Die Verbände führen offizielle Ranglisten, bilden Kader, bieten Trainer- und Schiedsrichterlehrgänge an. In der Freiluftsaison drängeln sich hunderte Turniere im Kalender, für den Winter gibt es Trainingshallen.

Generell kann Pétanque in jedem Gelände, auf jedem Boden gespielt werden. Dies gilt auch für Wettkämpfe, jedoch werden im Interesse eines geregelten und möglichst störungsfreien Ablaufes des Wettkampfes häufig Spielbahnen gekennzeichnet. Für das Wettkampfspiel auf Bahnen gibt es zusätzliche Regeln.

Pétanque wird auch als Spitzen- und Leistungssport betrieben. Seit 1959 wird jedes Jahr die Weltmeisterschaft in der Königsdisziplin, dem Triplette (Dreiermannschaft), veranstaltet. In Deutschland werden in allen drei Disziplinen jährlich Landes- und Deutsche Meisterschaften veranstaltet. Die deutschen Damen wurden 2004 in Maspalomas (Spanien) Vize-Weltmeister. Eine deutsche Mannschaft erreichte bei der Senioren-Weltmeisterschaft der Herren 1996 vor eigenem Publikum in Essen den 5. Platz.

Deutschland ist außerdem Teilnehmer am Nordsee-Cup, einem Turnier für die Nationalmannschaften der Nordsee-Anrainerstaaten. "Boules" und damit Pétanque steht auf der Liste des Internationalen Olympischen Komitees IOC als "recognised sport" und damit mögliche zukünftige olympische Disziplin. In Frankreich gibt es einige Spieler, die als Profispieler bezeichnet werden können.


Kugeln

Die Spielgeräte sind Metallkugeln, die gemäß den internationalen Wettkampfregeln zwischen 650 und 800 Gramm wiegen und zwischen 70,5 und 80,0 mm groß sein müssen.

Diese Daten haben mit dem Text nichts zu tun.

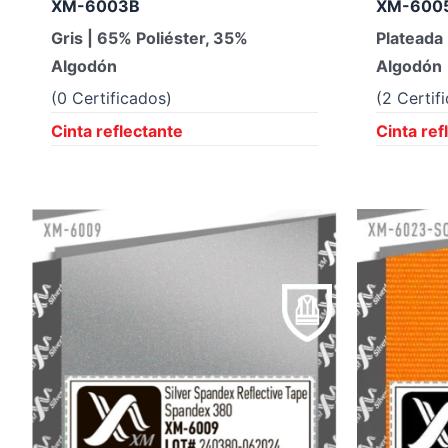
XM-6003B
XM-6005
Gris | 65% Poliéster, 35%
Plateada
Algodón
Algodón
(0 Certificados)
(2 Certif
Cinta reflectante
Cinta ref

Darüber hinaus müssen Wettkampfkugeln eine Gravur tragen, die das Gewicht und eine eindeutige Kennzeichnung angibt. Nur ein weltweit einziger Satz von jeweils drei Kugeln trägt die gleiche Gravur.

Die Hersteller der Kugeln werden vom internationalen Verband als Hersteller von gültigen Wettkampfkugeln zugelassen.

Je nach Geschmack des Spielers können die Kugeln gefräste Rillen aufweisen oder eine glatte Oberfläche haben.

Jeder Spieler hat zwei (im Falle von Dreierteams), bzw. drei Kugeln im Falle von Einer- oder Zweierteams, zur Verfügung.

Die Kugeln sind hohl, meist werden sie aus zwei verschweißten Halbkugeln hergestellt, es gibt auch gegossene Kugeln.

Die Zielkugel ist nicht hohl, sondern voll aus Holz (Buchsbaum) oder Kunststoff mit einem Durchmesser von 35 mm und darf in einer beliebigen Farbe lackiert sein.

Der Name der Zielkugel variiert je nach geographischer Region. Allerdings scheint die häufig anzutreffende Bezeichnung als "Schweinchen", "Wutz" oder "Cochonnet" darauf hinzudeuten, dass viele Pétanquespieler ein liebevoll-gehässiges Verhältnis zu der kleinen Holzkugel haben.


Geschichte

Entstanden ist das Spiel im Jahre 1910 im südfranzösischen Ort La Ciotat. Der Überlieferung zufolge konnte "Jules Le Noir" aus La Ciotat aus Altersgründen bzw. aufgrund von Rheuma nicht mehr an dem damals verbreiteten, athletischeren Boulespiel, dem Jeu Provencal, teilnehmen. Er musste seine Kugeln auf einem Stuhl sitzend spielen und konnte ohne den sonst üblichen Anlauf die nötigen Entfernungen nicht mehr erreichen.

So einigten sich seine Mitspieler im Dorf darauf, ebenfalls auf den Anlauf zu verzichten und stattdessen aus dem Stand, mit geschlossenen Füßen, zu spielen. Ein Kreis auf dem Boden markierte die Stelle, von wo aus jeder Spieler werfen sollte. Nach und nach wurden die Regeln dieser neuen Spielart entwickelt, aufgeschrieben und ein neues Spiel war entstanden.

Der Name Pétanque basiert auf dem französischen Ausdruck "pieds tanqués", provencalisch "ped tanco", der "geschlossene Füße" bedeutet.


Im Gegensatz zu allen anderen Boulespielarten trat Pétanque einen raschen weltweiten Siegeszug an. Bereits im Jahre 1959 fand die erste Weltmeisterschaft in Spa, Belgien statt. Heute wird Pétanque in über fünfzig Ländern durch nationale Sportverbände vertreten, die in der Dachorganisation F.I.P.J.P.-Fédération Internationale de Pétanque et Jeu Provençal zusammengeschlossen sind.